Pilus islet has capable of assisting S. pneumoniae collapsing mucosa, triggering mucosal inflammation and adherence to host tissue, which make S. pneumoniae more virulent. Previous study revealed that the pilus genes were associated with certain complex clonal of S. pneumoniae. For example, the rlrA and sipA which encoded the PI-1 and PI-2 pilus islet have previously been described as positive among the Taiwan 19F-14 clone (CC271) [41]. Another study also found that the PCV7 non-vaccine serotype (19A) of S. pneumoniae also carried the pilus islet genes [42]. Consistent with above findings, our data demonstrated that CC271 has a great consistency with PI-1 and PI-2 pilus islets and carrying mef(A/E) gene. In addition, we found that certain pilus genes have corresponding relationships with certain STs, such as ST90/ST872/ST3397 and PI-1, ST320/271 and PI-1 + PI-2, and ST320/271 and PI-2. These findings indicate that pilus islets help the high virulence isolates such as CC271 spread among children suffered from CAP in Western China, and imply that the introduction of PCV13 would decrease the disease burden of CAP in this area.

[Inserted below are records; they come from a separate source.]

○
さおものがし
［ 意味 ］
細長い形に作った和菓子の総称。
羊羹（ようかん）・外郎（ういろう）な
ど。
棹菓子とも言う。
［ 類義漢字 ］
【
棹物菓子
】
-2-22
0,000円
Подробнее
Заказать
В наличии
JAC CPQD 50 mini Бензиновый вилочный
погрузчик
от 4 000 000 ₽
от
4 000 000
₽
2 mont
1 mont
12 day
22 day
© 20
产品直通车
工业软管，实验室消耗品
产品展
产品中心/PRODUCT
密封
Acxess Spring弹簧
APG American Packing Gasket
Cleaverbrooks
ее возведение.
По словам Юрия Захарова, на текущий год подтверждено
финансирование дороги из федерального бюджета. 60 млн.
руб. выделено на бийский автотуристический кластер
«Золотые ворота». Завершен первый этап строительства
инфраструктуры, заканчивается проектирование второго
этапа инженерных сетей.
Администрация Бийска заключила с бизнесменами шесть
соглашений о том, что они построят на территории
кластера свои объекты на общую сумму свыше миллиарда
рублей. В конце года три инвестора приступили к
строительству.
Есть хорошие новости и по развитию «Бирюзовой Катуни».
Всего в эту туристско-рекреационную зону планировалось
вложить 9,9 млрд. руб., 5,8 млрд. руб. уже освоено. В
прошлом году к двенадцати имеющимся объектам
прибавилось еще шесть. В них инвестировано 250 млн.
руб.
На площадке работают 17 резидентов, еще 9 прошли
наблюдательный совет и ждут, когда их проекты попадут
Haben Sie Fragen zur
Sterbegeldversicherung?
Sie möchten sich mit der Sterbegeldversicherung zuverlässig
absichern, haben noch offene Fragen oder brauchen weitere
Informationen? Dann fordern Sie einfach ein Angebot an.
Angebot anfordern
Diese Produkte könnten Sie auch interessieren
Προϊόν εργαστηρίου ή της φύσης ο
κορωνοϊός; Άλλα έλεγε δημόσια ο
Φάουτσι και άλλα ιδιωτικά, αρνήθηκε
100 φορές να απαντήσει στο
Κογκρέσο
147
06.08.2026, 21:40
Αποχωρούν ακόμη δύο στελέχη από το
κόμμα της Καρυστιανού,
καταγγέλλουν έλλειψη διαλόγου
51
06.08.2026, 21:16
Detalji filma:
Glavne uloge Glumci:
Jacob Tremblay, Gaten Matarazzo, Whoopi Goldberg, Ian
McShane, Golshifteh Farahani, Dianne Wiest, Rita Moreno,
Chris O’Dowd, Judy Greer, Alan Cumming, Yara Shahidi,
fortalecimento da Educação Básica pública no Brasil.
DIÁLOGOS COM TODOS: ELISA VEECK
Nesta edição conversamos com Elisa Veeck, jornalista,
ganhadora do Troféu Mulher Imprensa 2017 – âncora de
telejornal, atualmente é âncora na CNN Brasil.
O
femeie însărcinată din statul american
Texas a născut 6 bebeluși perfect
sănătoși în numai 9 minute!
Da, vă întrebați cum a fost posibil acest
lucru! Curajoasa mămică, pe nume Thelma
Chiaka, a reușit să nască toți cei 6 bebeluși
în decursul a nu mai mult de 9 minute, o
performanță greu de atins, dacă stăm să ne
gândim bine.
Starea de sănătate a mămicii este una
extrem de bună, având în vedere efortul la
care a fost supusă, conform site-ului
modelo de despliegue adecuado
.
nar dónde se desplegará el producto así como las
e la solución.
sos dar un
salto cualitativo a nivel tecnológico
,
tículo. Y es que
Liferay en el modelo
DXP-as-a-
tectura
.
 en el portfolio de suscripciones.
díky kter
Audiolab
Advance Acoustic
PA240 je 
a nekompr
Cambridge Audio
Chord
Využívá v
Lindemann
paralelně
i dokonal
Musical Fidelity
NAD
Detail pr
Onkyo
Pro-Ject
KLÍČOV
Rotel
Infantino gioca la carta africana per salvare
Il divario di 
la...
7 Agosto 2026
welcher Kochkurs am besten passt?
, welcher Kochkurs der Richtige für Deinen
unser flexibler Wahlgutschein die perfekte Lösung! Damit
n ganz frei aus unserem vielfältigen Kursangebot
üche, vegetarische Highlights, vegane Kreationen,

This study has some limitations. First, this surveillance of CAP data was conducted only in two hospitals, which may limit the generalizability of our results. Results from this study need to be confirmed in future multiprovince or multinational surveillance studies. Second, some serotypes have not been identified, and further studies are needed to identify them in the future. However, the significant consistency between STs and serotypes and between STs and PIs of S. pneumoniae gives us a new insight into the spread of dominant complex clones among the children suffering from CAP. The time span of the sample collection was between January 2015 and January 2017; that is after the PCV7 was pulled off the Chinese market in 2015, but before PCV13 was introduced into Liuzhou, so this study can reflect the epidemiology of S. pneumoniae isolated from pediatric community-acquired pneumonia in pre-conjugate vaccine era in Western China.

In conclusion, this is the first study to focus on pediatric CAP-causing S. pneumoniae in Western China. Our findings indicate that S. pneumoniae CC271 isolates carry more resistance genes and virulence genes than non-CC271. Interestingly, there are strong corresponding relationships between serotypes and STs and between STs and PIs, which may provide new guidance for developing future pneumococcal vaccines. In addition, the high coverage rate of PCV13 suggests the necessity of introducing the PCV13 vaccine in Western China, which may reduce disease burden of CAP in this population.